One thing would be missing in a more adult oriented version of skylanders: sheer whimsy. The game is silly as all get out, from the ultra-serious announcement of silly enemy characters (“Grumblebum Blunderbuss”) to the goofy hat options to the characters quipping lines throughout play. It’s cutesy and mostly charming, at least until the cutscenes. The plot of Swap Force is utterly ridiculous and ridiculous in the worst “talking down to children” sort of way, featuring “evilizer” devices powered by solidified evil and cartoony, unbelievable villains. The only saving grace is Patrick Warburton doing his Kronk voice as a self-important airship pilot. The game is aggressively kid oriented, even to the point of rendering its powerups as a variety of foods that kids would find appealing, hot dogs, hamburgers, even a Kid Cuisine tv dinner. Marketing for the game is tailored to the inevitable adult purchasing the $75(!) starter set, extolling it’s value and virtues as unequivocally providing a fun experience to children that provides some sort of nebulous real-world benefit.

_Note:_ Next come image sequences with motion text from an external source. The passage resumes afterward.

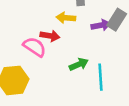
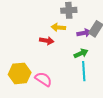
pink semicircle: (35, 47) -> (43, 79), moved
green arrow: (79, 64) -> (81, 53), moved

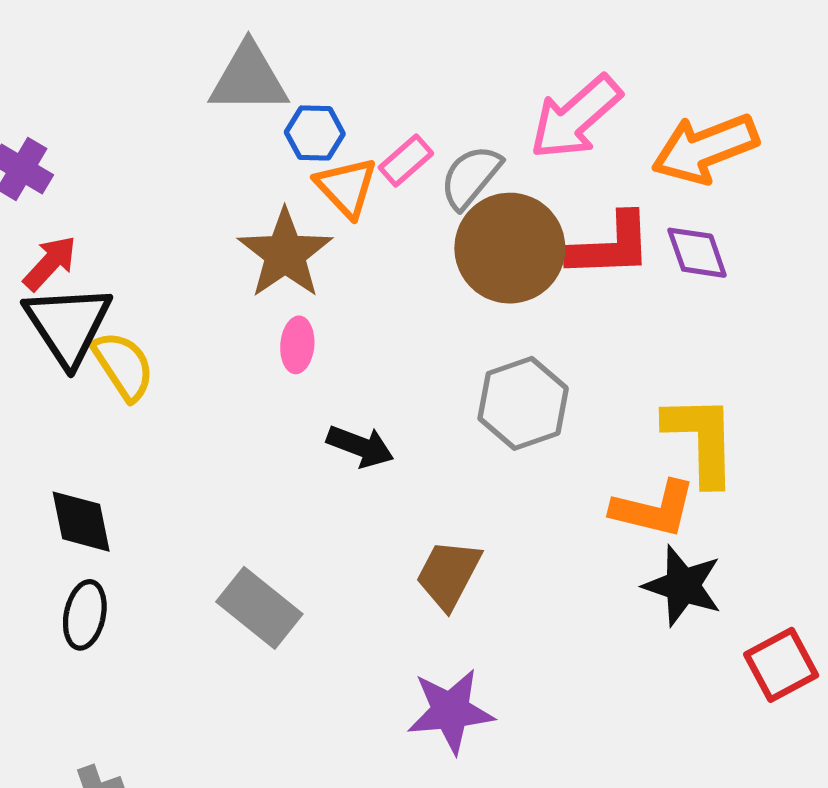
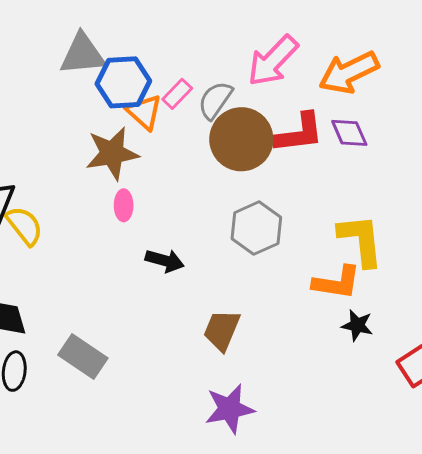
blue hexagon: (315, 133) -> (123, 82), size x1.6
brown star: (285, 254) -> (112, 153), turned 30
black star: (683, 586) -> (357, 325), size x0.7
gray rectangle: (259, 608) -> (83, 356), moved

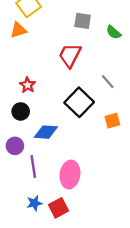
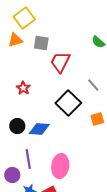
gray square: (83, 21) -> (41, 43), moved
black circle: (21, 111) -> (17, 126), moved
purple circle: (15, 146) -> (12, 175), moved

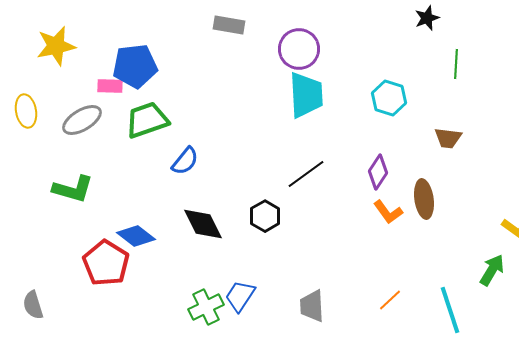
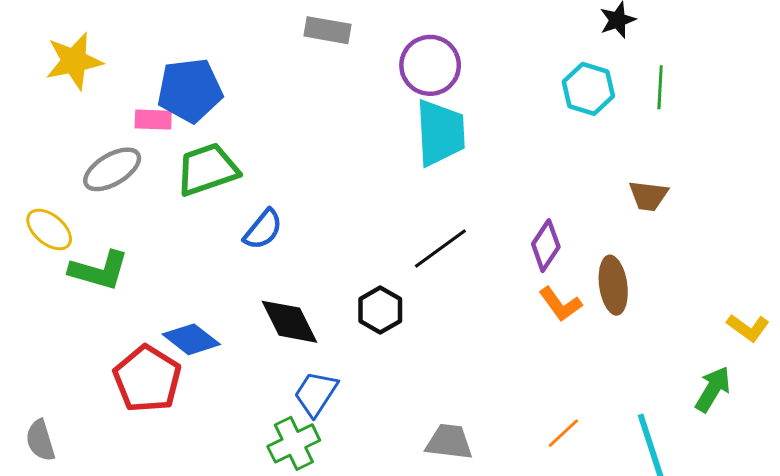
cyan hexagon: (389, 98) -> (588, 89), moved
yellow ellipse: (26, 111) -> (49, 229), moved, turned -40
blue trapezoid: (240, 296) -> (316, 394), moved
gray trapezoid: (312, 306) -> (449, 442), turned 100

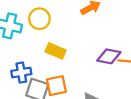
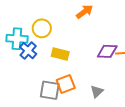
blue cross: (21, 73) -> (28, 51), moved, turned -30

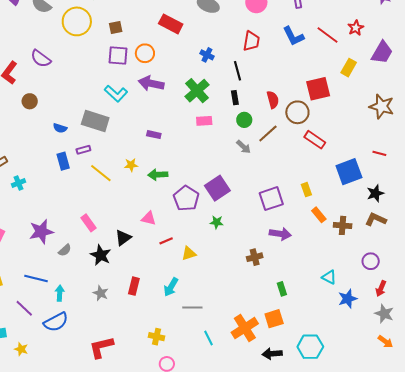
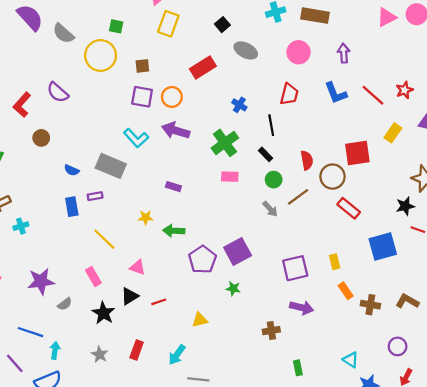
red rectangle: (171, 24) -> (203, 67), turned -65
black rectangle: (235, 98) -> (266, 154), turned -40
yellow line: (101, 173) -> (104, 239), moved
black star: (375, 193) -> (405, 206), moved
pink triangle: (149, 218) -> (137, 267), moved
red line: (166, 241) -> (159, 302), moved

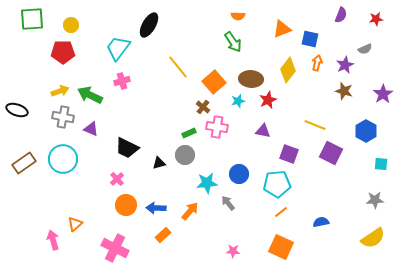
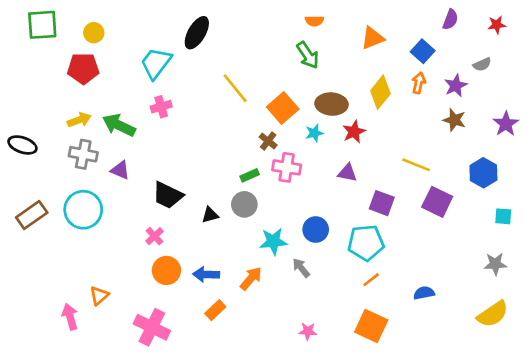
blue square: (310, 39) -> (423, 51), moved, turned 30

It’s gross, really. Reading marketers selling kid stuff always gives me the heebie jeebies. These children aren’t old enough to work or drive or technically sign the 63 page EULA(!) that innocuously appears under a button push on the title screen (the EULA of course states that by playing the game and not returning it to the store immediately, you agree to these terms. Contract lawyers are the devil) yet here we are, marketers playing on unexamined personal wants to inspire them to pester their parents into buy the stuff. I’m never sympathetic to the argument that parents should just be the dividing line between advertisers and their children because these advertisers are well aware that they’re creating conflict within a family, palpable interpersonal drama that can be resolved (if only for the moment) by purchasing a thing. It’s bald emotional manipulation and It’s gross. It’s such a dishonest way to make money.